### Task to complete
Give the entries again exactly, without pictures.

BEGIN Extracted records

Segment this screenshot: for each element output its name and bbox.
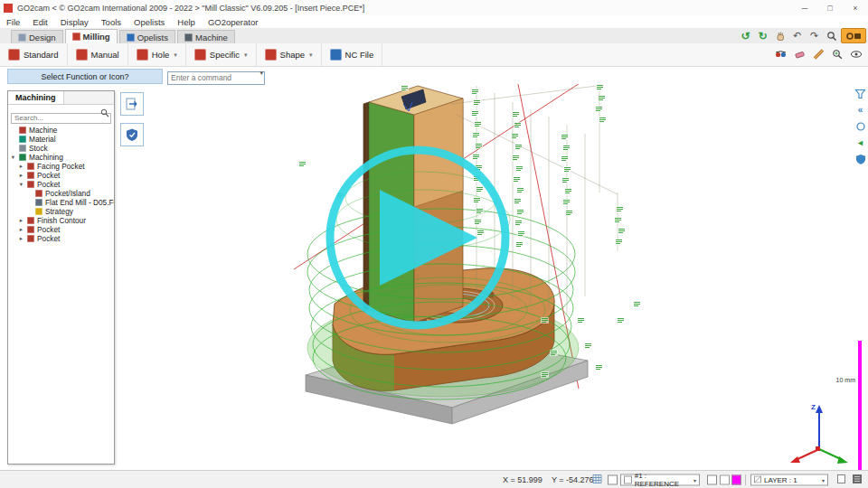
snap-button[interactable] xyxy=(852,474,863,486)
command-input[interactable] xyxy=(167,71,265,85)
reference-select[interactable]: #1 : REFERENCE ▾ xyxy=(620,474,700,485)
sheet-button[interactable] xyxy=(836,474,846,486)
operation-icon xyxy=(27,163,34,170)
standard-button[interactable]: Standard xyxy=(0,43,68,66)
hole-button[interactable]: Hole▾ xyxy=(128,43,186,66)
machining-icon xyxy=(19,154,26,161)
menu-item-display[interactable]: Display xyxy=(54,17,95,27)
filter-button[interactable] xyxy=(854,88,867,100)
back-button[interactable]: ◄ xyxy=(854,136,867,149)
tree-item-pocket[interactable]: ▸Pocket xyxy=(8,225,114,234)
operation-icon xyxy=(27,172,34,179)
open-opelist-button[interactable] xyxy=(120,92,144,116)
tree-expander-icon[interactable]: ▾ xyxy=(10,154,16,161)
rotate-ccw-button[interactable]: ↺ xyxy=(738,29,753,42)
tab-milling[interactable]: Milling xyxy=(65,29,118,43)
tab-label: Design xyxy=(29,33,56,42)
tree-item-material[interactable]: Material xyxy=(8,135,114,144)
color-swatch-magenta[interactable] xyxy=(731,474,741,484)
search-input[interactable] xyxy=(11,113,111,124)
zoom-window-button[interactable] xyxy=(829,46,845,62)
tree-item-machining[interactable]: ▾Machining xyxy=(8,153,114,162)
manual-button[interactable]: Manual xyxy=(68,43,128,66)
menu-item-edit[interactable]: Edit xyxy=(26,17,53,27)
redo-button[interactable]: ↷ xyxy=(807,29,822,42)
grid-icon xyxy=(592,474,602,483)
menu-item-go2operator[interactable]: GO2operator xyxy=(202,17,264,27)
tab-opelists[interactable]: Opelists xyxy=(119,30,175,43)
view-toolbar-bottom xyxy=(772,46,864,62)
machine-icon xyxy=(19,127,26,134)
zoom-button[interactable] xyxy=(824,29,839,42)
erase-button[interactable] xyxy=(791,46,807,62)
tree-item-stock[interactable]: Stock xyxy=(8,144,114,153)
tab-design[interactable]: Design xyxy=(11,30,63,43)
undo-button[interactable]: ↶ xyxy=(789,29,805,42)
tree-expander-icon[interactable]: ▸ xyxy=(18,217,24,224)
tree-item-label: Flat End Mill - D05.F05 xyxy=(45,198,114,207)
close-button[interactable]: × xyxy=(843,0,868,15)
tree-expander-icon[interactable]: ▾ xyxy=(18,181,24,188)
button-label: Shape xyxy=(280,50,305,60)
button-label: Specific xyxy=(210,50,240,60)
anaglyph-button[interactable] xyxy=(772,46,788,62)
pan-button[interactable] xyxy=(772,29,788,42)
eraser-icon xyxy=(794,49,806,60)
tab-machining-panel[interactable]: Machining xyxy=(8,91,64,104)
visibility-button[interactable] xyxy=(848,46,864,62)
filter-icon xyxy=(854,89,866,99)
dropdown-arrow-icon[interactable]: ▾ xyxy=(309,52,313,59)
layer-select[interactable]: LAYER : 1 ▾ xyxy=(750,474,828,485)
tree-expander-icon[interactable]: ▸ xyxy=(18,226,24,233)
nc-file-button[interactable]: NC File xyxy=(322,43,383,66)
operation-icon xyxy=(27,217,34,224)
tree-item-finish-contour[interactable]: ▸Finish Contour xyxy=(8,216,114,225)
menu-item-help[interactable]: Help xyxy=(171,17,202,27)
menu-item-tools[interactable]: Tools xyxy=(95,17,127,27)
tree-expander-icon[interactable]: ▸ xyxy=(18,172,24,179)
status-bar: X = 51.999 Y = -54.276 #1 : REFERENCE ▾ … xyxy=(0,470,868,488)
tree-item-machine[interactable]: Machine xyxy=(8,126,114,135)
operation-icon xyxy=(27,235,34,242)
menubar: FileEditDisplayToolsOpelistsHelpGO2opera… xyxy=(0,15,868,28)
geometry-icon xyxy=(35,190,42,197)
command-input-wrap: ▾ xyxy=(167,68,265,85)
tree-item-pocket[interactable]: ▾Pocket xyxy=(8,180,114,189)
collapse-panel-button[interactable]: « xyxy=(854,104,867,117)
minimize-button[interactable]: ─ xyxy=(792,0,817,15)
protect-button[interactable] xyxy=(854,153,867,165)
tree-item-pocket[interactable]: ▸Pocket xyxy=(8,171,114,180)
menu-item-opelists[interactable]: Opelists xyxy=(127,17,171,27)
simulation-button[interactable] xyxy=(120,123,144,146)
rotate-cw-button[interactable]: ↻ xyxy=(755,29,770,42)
tab-label: Milling xyxy=(83,32,110,42)
tab-label: Opelists xyxy=(137,33,168,42)
tree-item-pocket-island[interactable]: Pocket/Island xyxy=(8,189,114,198)
maximize-button[interactable]: □ xyxy=(817,0,843,15)
inspect-button[interactable] xyxy=(854,120,867,133)
menu-item-file[interactable]: File xyxy=(0,17,26,27)
tab-machine[interactable]: Machine xyxy=(177,30,235,43)
layer-checkbox[interactable] xyxy=(707,474,717,484)
tree-expander-icon[interactable]: ▸ xyxy=(18,235,24,242)
measure-button[interactable] xyxy=(810,46,826,62)
tree-item-flat-end-mill-d05-f05[interactable]: Flat End Mill - D05.F05 xyxy=(8,198,114,207)
active-function-button[interactable] xyxy=(841,28,866,43)
tree-item-pocket[interactable]: ▸Pocket xyxy=(8,234,114,243)
axis-triad: Z xyxy=(790,403,848,464)
tree-item-label: Pocket xyxy=(37,225,60,234)
tree-expander-icon[interactable]: ▸ xyxy=(18,163,24,170)
z-axis-label: Z xyxy=(811,403,816,411)
dropdown-arrow-icon[interactable]: ▾ xyxy=(174,52,177,59)
command-dropdown-icon[interactable]: ▾ xyxy=(259,70,263,77)
dropdown-arrow-icon[interactable]: ▾ xyxy=(244,52,248,59)
color-swatch-white[interactable] xyxy=(720,474,730,484)
tree-search-row xyxy=(11,108,111,124)
reference-swatch xyxy=(624,475,632,483)
specific-button[interactable]: Specific▾ xyxy=(186,43,257,66)
grid-toggle[interactable] xyxy=(592,474,602,485)
reference-checkbox[interactable] xyxy=(608,474,618,484)
tree-item-strategy[interactable]: Strategy xyxy=(8,207,114,216)
shape-button[interactable]: Shape▾ xyxy=(257,43,322,66)
tree-item-facing-pocket[interactable]: ▸Facing Pocket xyxy=(8,162,114,171)
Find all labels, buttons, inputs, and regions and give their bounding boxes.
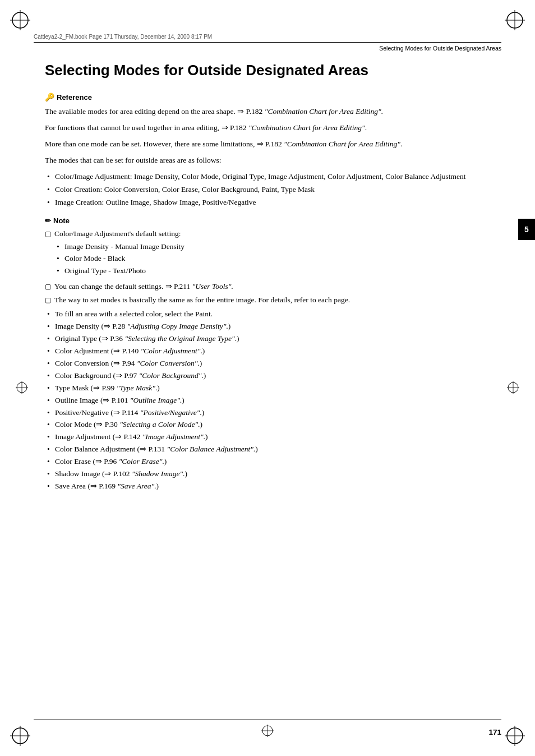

END Extracted records

### Exercise solution
Segment this screenshot: for each element output its name and bbox.
snap-button[interactable] xyxy=(852,474,863,486)
command-input[interactable] xyxy=(167,71,265,85)
reference-select[interactable]: #1 : REFERENCE ▾ xyxy=(620,474,700,485)
sheet-button[interactable] xyxy=(836,474,846,486)
operation-icon xyxy=(27,163,34,170)
standard-button[interactable]: Standard xyxy=(0,43,68,66)
hole-button[interactable]: Hole▾ xyxy=(128,43,186,66)
machining-icon xyxy=(19,154,26,161)
menu-item-display[interactable]: Display xyxy=(54,17,95,27)
filter-button[interactable] xyxy=(854,88,867,100)
back-button[interactable]: ◄ xyxy=(854,136,867,149)
tree-item-pocket[interactable]: ▸Pocket xyxy=(8,225,114,234)
operation-icon xyxy=(27,172,34,179)
open-opelist-button[interactable] xyxy=(120,92,144,116)
tree-expander-icon[interactable]: ▾ xyxy=(10,154,16,161)
rotate-ccw-button[interactable]: ↺ xyxy=(738,29,753,42)
tab-milling[interactable]: Milling xyxy=(65,29,118,43)
tab-label: Design xyxy=(29,33,56,42)
tree-item-material[interactable]: Material xyxy=(8,135,114,144)
color-swatch-magenta[interactable] xyxy=(731,474,741,484)
search-input[interactable] xyxy=(11,113,111,124)
zoom-window-button[interactable] xyxy=(829,46,845,62)
tree-item-machining[interactable]: ▾Machining xyxy=(8,153,114,162)
manual-button[interactable]: Manual xyxy=(68,43,128,66)
menu-item-edit[interactable]: Edit xyxy=(26,17,53,27)
redo-button[interactable]: ↷ xyxy=(807,29,822,42)
grid-icon xyxy=(592,474,602,483)
menu-item-go2operator[interactable]: GO2operator xyxy=(202,17,264,27)
tab-opelists[interactable]: Opelists xyxy=(119,30,175,43)
view-toolbar-bottom xyxy=(772,46,864,62)
machine-icon xyxy=(19,127,26,134)
zoom-button[interactable] xyxy=(824,29,839,42)
erase-button[interactable] xyxy=(791,46,807,62)
tree-item-stock[interactable]: Stock xyxy=(8,144,114,153)
tab-design[interactable]: Design xyxy=(11,30,63,43)
undo-button[interactable]: ↶ xyxy=(789,29,805,42)
tree-expander-icon[interactable]: ▸ xyxy=(18,217,24,224)
tree-item-label: Flat End Mill - D05.F05 xyxy=(45,198,114,207)
close-button[interactable]: × xyxy=(843,0,868,15)
tree-expander-icon[interactable]: ▾ xyxy=(18,181,24,188)
button-label: Shape xyxy=(280,50,305,60)
button-label: Specific xyxy=(210,50,240,60)
anaglyph-button[interactable] xyxy=(772,46,788,62)
pan-button[interactable] xyxy=(772,29,788,42)
eraser-icon xyxy=(794,49,806,60)
tab-machining-panel[interactable]: Machining xyxy=(8,91,64,104)
visibility-button[interactable] xyxy=(848,46,864,62)
filter-icon xyxy=(854,89,866,99)
dropdown-arrow-icon[interactable]: ▾ xyxy=(309,52,313,59)
layer-select[interactable]: LAYER : 1 ▾ xyxy=(750,474,828,485)
tree-expander-icon[interactable]: ▸ xyxy=(18,226,24,233)
nc-file-button[interactable]: NC File xyxy=(322,43,383,66)
operation-icon xyxy=(27,217,34,224)
tree-item-finish-contour[interactable]: ▸Finish Contour xyxy=(8,216,114,225)
menu-item-help[interactable]: Help xyxy=(171,17,202,27)
menu-item-tools[interactable]: Tools xyxy=(95,17,127,27)
tree-expander-icon[interactable]: ▸ xyxy=(18,172,24,179)
status-bar: X = 51.999 Y = -54.276 #1 : REFERENCE ▾ … xyxy=(0,470,868,488)
tree-item-machine[interactable]: Machine xyxy=(8,126,114,135)
operation-icon xyxy=(27,235,34,242)
menubar: FileEditDisplayToolsOpelistsHelpGO2opera… xyxy=(0,15,868,28)
geometry-icon xyxy=(35,190,42,197)
command-input-wrap: ▾ xyxy=(167,68,265,85)
tree-item-pocket[interactable]: ▾Pocket xyxy=(8,180,114,189)
collapse-panel-button[interactable]: « xyxy=(854,104,867,117)
minimize-button[interactable]: ─ xyxy=(792,0,817,15)
protect-button[interactable] xyxy=(854,153,867,165)
tree-item-pocket[interactable]: ▸Pocket xyxy=(8,171,114,180)
menu-item-opelists[interactable]: Opelists xyxy=(127,17,171,27)
simulation-button[interactable] xyxy=(120,123,144,146)
rotate-cw-button[interactable]: ↻ xyxy=(755,29,770,42)
tab-label: Milling xyxy=(83,32,110,42)
tab-label: Opelists xyxy=(137,33,168,42)
tree-item-pocket-island[interactable]: Pocket/Island xyxy=(8,189,114,198)
maximize-button[interactable]: □ xyxy=(817,0,843,15)
inspect-button[interactable] xyxy=(854,120,867,133)
menu-item-file[interactable]: File xyxy=(0,17,26,27)
tab-machine[interactable]: Machine xyxy=(177,30,235,43)
layer-checkbox[interactable] xyxy=(707,474,717,484)
tree-expander-icon[interactable]: ▸ xyxy=(18,235,24,242)
measure-button[interactable] xyxy=(810,46,826,62)
tree-item-flat-end-mill-d05-f05[interactable]: Flat End Mill - D05.F05 xyxy=(8,198,114,207)
active-function-button[interactable] xyxy=(841,28,866,43)
tree-item-pocket[interactable]: ▸Pocket xyxy=(8,234,114,243)
axis-triad: Z xyxy=(790,403,848,464)
tree-item-label: Pocket xyxy=(37,225,60,234)
tree-expander-icon[interactable]: ▸ xyxy=(18,163,24,170)
z-axis-label: Z xyxy=(811,403,816,411)
dropdown-arrow-icon[interactable]: ▾ xyxy=(174,52,177,59)
command-dropdown-icon[interactable]: ▾ xyxy=(259,70,263,77)
dropdown-arrow-icon[interactable]: ▾ xyxy=(244,52,248,59)
color-swatch-white[interactable] xyxy=(720,474,730,484)
tree-search-row xyxy=(11,108,111,124)
reference-swatch xyxy=(624,475,632,483)
specific-button[interactable]: Specific▾ xyxy=(186,43,257,66)
grid-toggle[interactable] xyxy=(592,474,602,485)
reference-checkbox[interactable] xyxy=(608,474,618,484)
tree-item-strategy[interactable]: Strategy xyxy=(8,207,114,216)
shape-button[interactable]: Shape▾ xyxy=(257,43,322,66)
tree-item-facing-pocket[interactable]: ▸Facing Pocket xyxy=(8,162,114,171)
Find all labels, buttons, inputs, and regions and give their bounding boxes.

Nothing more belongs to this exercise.